What I find at the bottom is a living room lit on either side. To the right, by the gentle modest glow of a fireplace, the electric kind that you can buy–to my left by rows and rows of mason jars arranged on shelves: each with a slowly churning fog of emerald colored glowing light. A woman sits reading, in an aged rocking chair before the fire. On the small table next to her one of these mason jars sits uncapped. She lifts it to sip the eldritch smoke within.

The woman looks up at me with a start. “Oh!” She gasps, “this one is still alive, Edgar.” This woman I assume, is Doris Braden. She rises from the chair and through her thin night robe I can see scars lacing across her back from her shoulders tracing down to her waist. I am entranced. What exactly am I seeing? What is this place?

She makes her way across the room, leaving the same glowing footprints in her wake until she stands face to face with me. Here she leans in and smells deeply. She takes in a great, massive breath of me before stepping back with a frown.

“Not this one, Edgar, you dumb idiot.” she says, “can’t you smell that?” She takes in another deep breath of me, “he’s kin.”

“He ain’t even,” Edgar replies, “He’s Mary and Paul Marshall’s boy.”

“Well either Paul or Mary must’ve been kin too, then. Distant cousin I reckon, or whatever. We spread so many seeds, whoever knows.” She turns to her husband and says: “How many times I gotta tell you, I ain’t eating the souls of our relations.” Shock sets in then and I don’t move to run. I only stand, eyes wide. She places her small hand firmly on my shoulder. Her small, warm, hand–still very much alive. I feel my stomach drop.

They aren’t specters at all, these two. I can feel her gentle hand, not ghostly energy but the flesh of her hand touching me where a ghost would have passed through. That must have been the feeling about Edgar, the mysterious fear of the man who walks between the graves, that for my entire life, I just could not place. Surrounded by a house that was always brimming with ghosts, instinctively I must have known that he wasn’t the same.

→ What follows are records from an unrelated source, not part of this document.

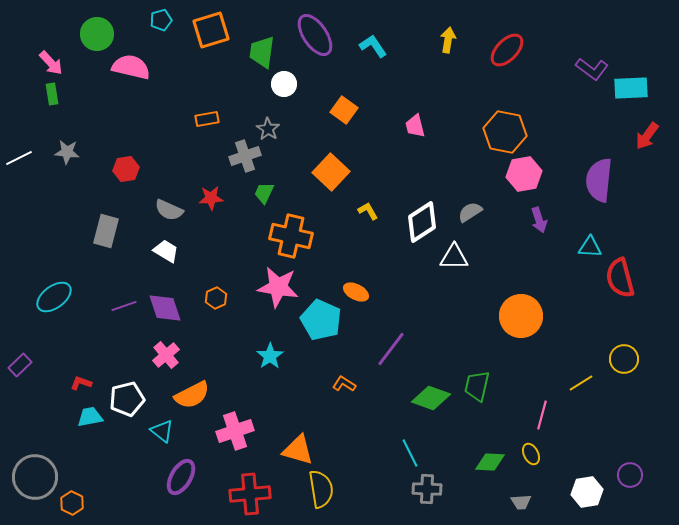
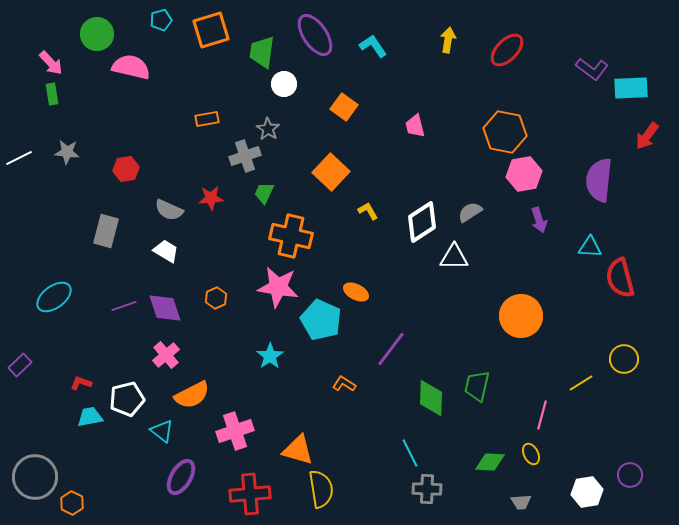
orange square at (344, 110): moved 3 px up
green diamond at (431, 398): rotated 72 degrees clockwise
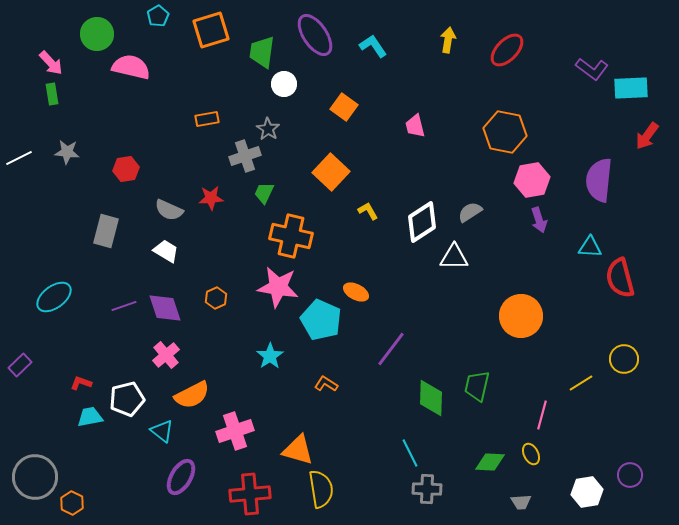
cyan pentagon at (161, 20): moved 3 px left, 4 px up; rotated 15 degrees counterclockwise
pink hexagon at (524, 174): moved 8 px right, 6 px down
orange L-shape at (344, 384): moved 18 px left
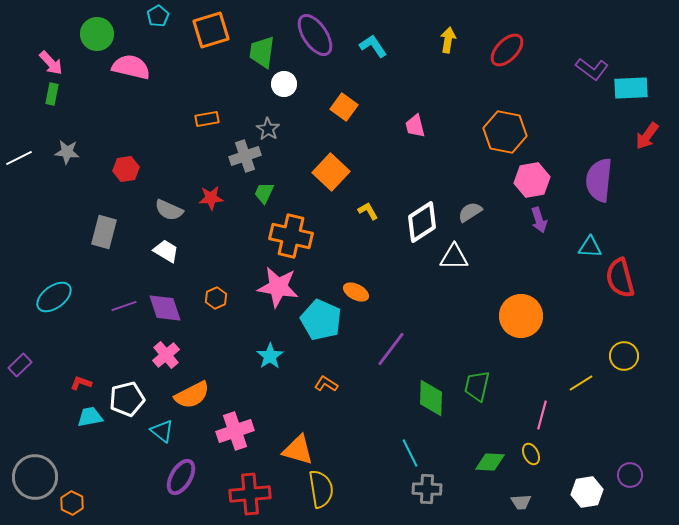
green rectangle at (52, 94): rotated 20 degrees clockwise
gray rectangle at (106, 231): moved 2 px left, 1 px down
yellow circle at (624, 359): moved 3 px up
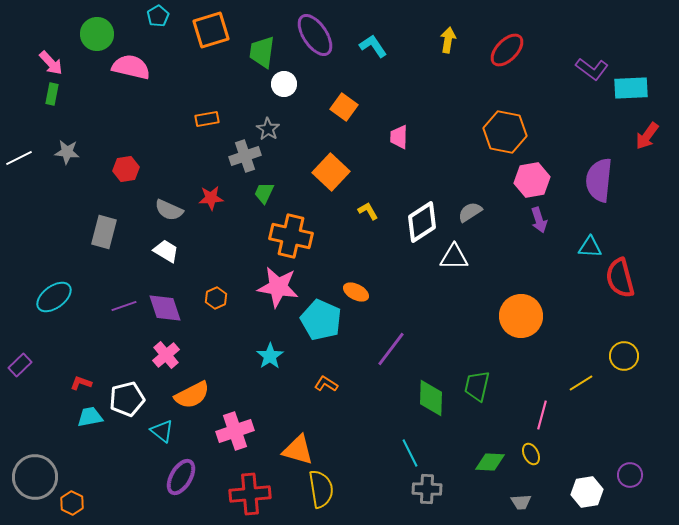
pink trapezoid at (415, 126): moved 16 px left, 11 px down; rotated 15 degrees clockwise
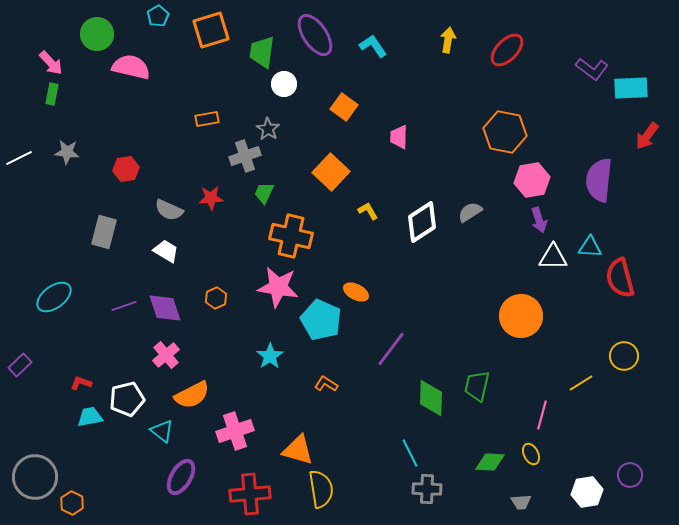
white triangle at (454, 257): moved 99 px right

They would had to have been living down in this crypt for over a century. It was one of the first erected in the cemetery’s long history. Somehow, they both appeared to be in their early 50’s. I did not know how this could be possible, but it must be something to do with the jars of light. I turned then, and shoving Edgar from my way in the path, took off in a run. I ran up the stairs, outside, and back to my house where I locked every window and checked the bolts on every door.

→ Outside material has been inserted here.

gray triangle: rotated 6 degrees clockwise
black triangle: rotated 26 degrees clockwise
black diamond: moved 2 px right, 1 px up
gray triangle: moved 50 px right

The following day, a man comes to the door. When I answer, he says he is a lawyer and he has come to deliver a check from an anonymous donor. The amount on the line is a large sum. Enough to save everything. The memo line reads “for keeping secrets” in a flourished, aged scrawl. When the man who stalks the space between the graves passes beneath the window he has begun to wave and now I wave back–he is a relative after all–not great-grandfather, but related somehow. His feet still leave the vibrant light in their wake. This was how I came to learn I was a distant descendant in some way, to Edgar and Doris Braden, for whom our town is named.

I think I understand now, why my father drank.